10.27.15

Durbin Speaks Out on Gun Violence, Medical Reserach at Capitol Hill Rally for Children

WASHINGTON—Assistant Senate Democratic Leader Dick Durbin (D-IL) spoke today at the American Academy of Pediatrics’ Rally for Children at the U.S. Capitol.

   

Watch video of Durbin’s remarks HERE.

   

Full text of Durbin’s remarks:

   

“It was about two and a half years ago that I went to the National Institutes of Health and saw a man who’s an inspiration, to me and to many, Dr. Francis Collins. And he brought together the doctors who were in charge of the Institutes and caught me up to speed on the latest research and what they think is a breakthrough area of medicine.

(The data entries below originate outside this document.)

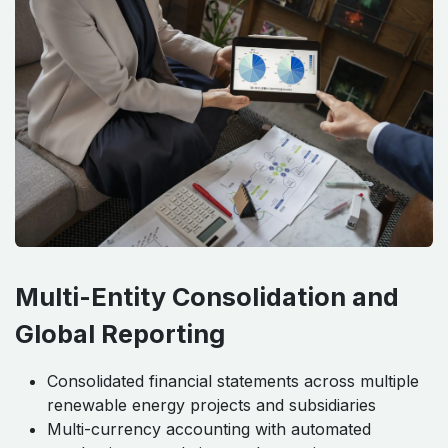
Multi-Entity Consolidation and
Global Reporting
Consolidated financial statements across multiple
renewable energy projects and subsidiaries
Multi-currency accounting with automated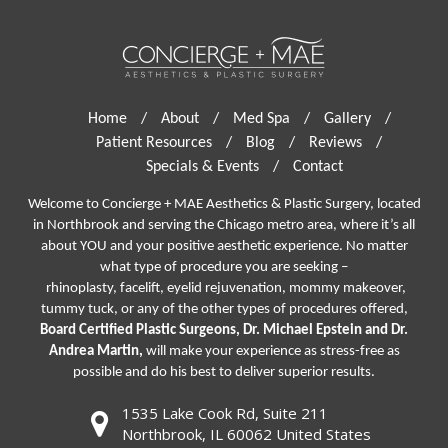
Home
/
About
/
Med Spa
/
Gallery
/
Patient Resources
/
Blog
/
Reviews
/
Specials & Events
/
Contact
Welcome to Concierge + MAE Aesthetics & Plastic Surgery, located
in Northbrook and serving the Chicago metro area, where it’s all
about YOU and your positive aesthetic experience. No matter
what type of procedure you are seeking –
rhinoplasty
,
facelift
,
eyelid rejuvenation,
mommy makeover,
tummy tuck, or any of the other types of procedures offered,
Board Certified Plastic Surgeons, Dr. Michael Epstein and Dr.
Andrea Martin,
will make your experience as stress-free as
possible and do his best to deliver superior results.
1535 Lake Cook Rd, Suite 211
Northbrook, IL 60062 United States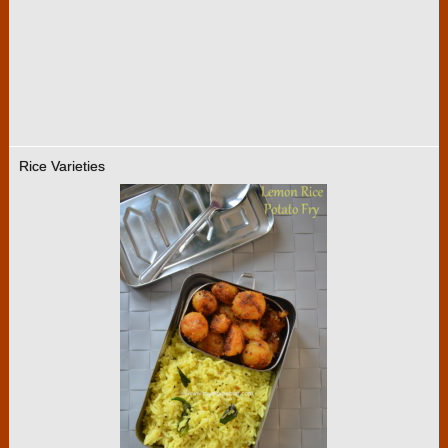
Rice Varieties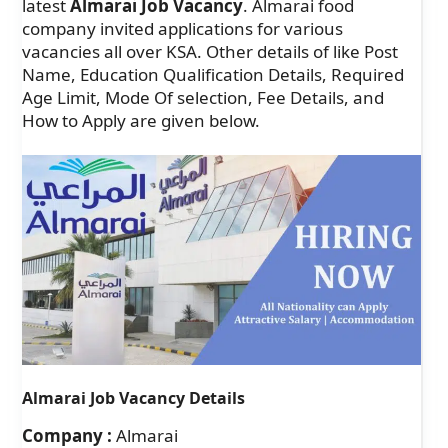
latest
Almarai Job Vacancy
. Almarai food
company invited applications for various
vacancies all over KSA. Other details of like Post
Name, Education Qualification Details, Required
Age Limit, Mode Of selection, Fee Details, and
How to Apply are given below.
Almarai Job Vacancy Details
Company :
Almarai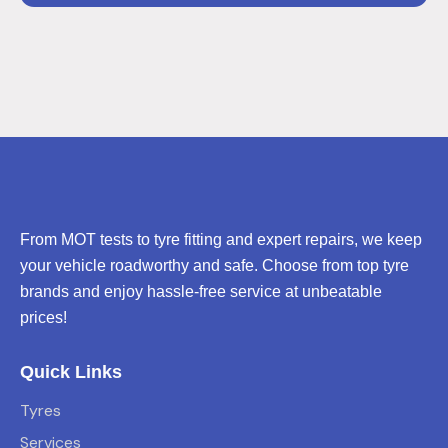
From MOT tests to tyre fitting and expert repairs, we keep
your vehicle roadworthy and safe. Choose from top tyre
brands and enjoy hassle-free service at unbeatable
prices!
Quick Links
Tyres
Services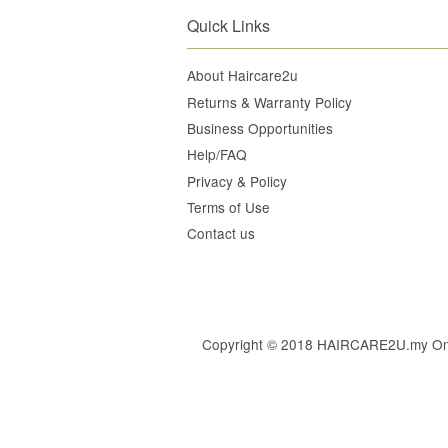
Quick Links
About Haircare2u
Returns & Warranty Policy
Business Opportunities
Help/FAQ
Privacy & Policy
Terms of Use
Contact us
Copyright © 2018 HAIRCARE2U.my Online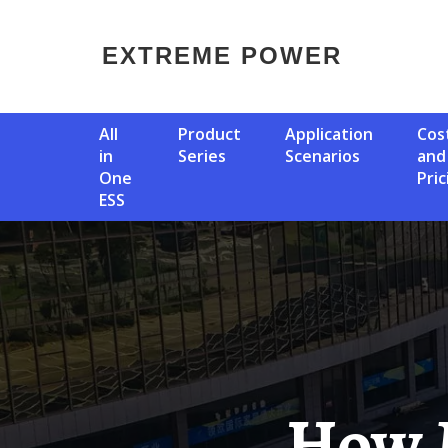
EXTREME POWER
All
Product
Application
Cost
in
Series
Scenarios
and
One
Pric
ESS
How Many Watts Of Power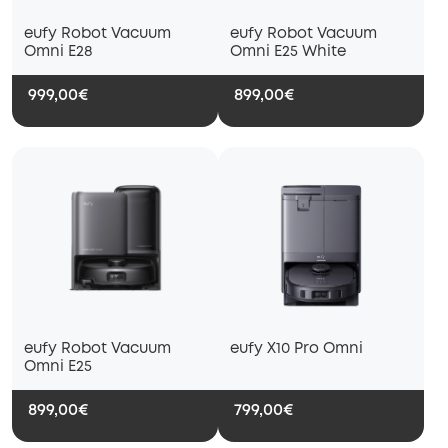
eufy Robot Vacuum
eufy Robot Vacuum
Omni E28
Omni E25 White
999,00€
899,00€
eufy Robot Vacuum
eufy X10 Pro Omni
Omni E25
899,00€
799,00€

                                                       

And I said to him, Dr. Collins, I can remember when there was a moment in time when three people came together, Arlen Specter of Pennsylvania, Tom Harkin of Iowa, and John Porter of Illinois. And they said at the time we want to double the research budget for the National Institutes of Health and they did it. It was an amazing moment and it wasn’t heralded as it should have been.

   

But I said to Dr. Collins, that’s a hard ask now, but what can we do to help you? He said if you will give the National Institutes of Health 5% real growth in their budget each year for 10 years, I’ll light up the scoreboard. I’ll bring through breakthrough research that will change the United States and maybe the world. But I can’t do it without that kind of constancy, without that kind of commitment. It’s tough to keep young researchers on board if they don’t know what next year’s budget is going to look like. They get discouraged. Some of them don’t get paid a lot of money, but they stick with it because they want to make a difference with their lives. So if you can just give me that kind of commitment.

   

I then introduced the American Cures Act to make sure that NIH, CDC, the V.A., and Department of Defense each had 5% real growth each year. Now here’s the good news: we’ve done that with the Department of Defense and we’re going to continue to. They have an important medical research program they work with NIH on. But we need to make sure we do it in the National Institutes of Health.

   

So I went to the Republican Senator who is in charge of that appropriation, Roy Blunt of Missouri, and I started talking to him. I didn’t have to talk a lot to his counterpart on the Democratic side, Patty Murray—she was on board. She’s terrific. And so we kept talking to Blunt, ‘you’ve got to do it, you’ve got to do it’. He did it. He put in his appropriation bill a 5% real growth in the NIH funding for this fiscal year. Now, there are two more things I have to tell you though: he cut a lot of other good programs to do it. So we hope to get that improved. And we now have the potential this week of a budget agreement. And that budget agreement will mean that we are going to move some $33 billion into non-defense spending. That gives us a chance and an argument to not only hold on to NIH but to restore some of the other cuts.

   

So your job and mission if you chose to accept it, if you go to these offices, is to tell Members of Congress and the Senate, with this new budget agreement, we have the wherewithal to put the money into research that can make a big, big difference. And I’ll leave it to each of you to pick out that area of research that you know is important in your practice, to your families that you help, and to our nation.

   

The second issue that I want to touch on briefly, but it’s no reflection of how serious it is, is an issue which—I want to look up a number here because I want to get it right and my staff took a lot of time making sure that they provided this information. In 2013, the second leading cause of death of our kids, and number one among African American kids: guns. Guns kill twice as many children as cancer, five times as many as heart disease, 15 times more than infection.

   

Dr. Catherine A. Humikowski, Medical Director of Pediatric Intensive Care at University of Chicago, and a member of your organization, wrote a compelling piece in the Chicago Tribune about her experience. In the last five years, her unit has treated 185 children for gunshot wounds. She said she’s fed up with seeing children’s bodies and lives destroyed by guns.

   

Last year she treated two babies, one hit by bullets aimed at her father, and one shot while playing with a gun. Both died. Sadly this happens every week in America. My friends, this is madness for us to continue to ignore what is happening with guns in America. We have had 48 gun shootings in schools in America this year. 48. There’s got to be an end to this. There has to be sensible reform. And those of us who feel strongly about it have to speak up and not be drowned out by those other voices. I respect the second amendment, but I respect the right of these children to grow up without gunfire in their neighborhoods.

   

And on that note, thanks for being here, and thanks for your great work.”